_Problem description_. Return exactly the lines of the entries, from the one with "Портпледы, чехлы, сумки" to the last.

_Available data_.
Start of Block

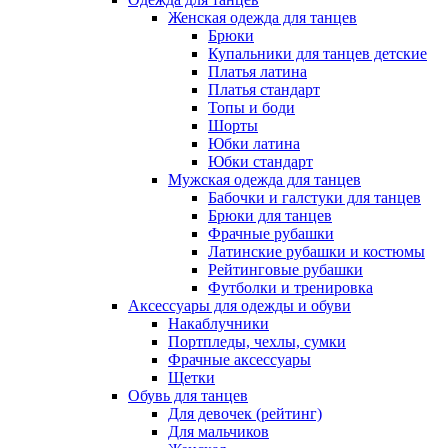
Женская одежда для танцев
Брюки
Купальники для танцев детские
Платья латина
Платья стандарт
Топы и боди
Шорты
Юбки латина
Юбки стандарт
Мужская одежда для танцев
Бабочки и галстуки для танцев
Брюки для танцев
Фрачные рубашки
Латинские рубашки и костюмы
Рейтинговые рубашки
Футболки и тренировка
Аксессуары для одежды и обуви
Накаблучники
Портпледы, чехлы, сумки
Фрачные аксессуары
Щетки
Обувь для танцев
Для девочек (рейтинг)
Для мальчиков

End of Block

_Written response_.
Портпледы, чехлы, сумки
Фрачные аксессуары
Щетки
Обувь для танцев
Для девочек (рейтинг)
Для мальчиков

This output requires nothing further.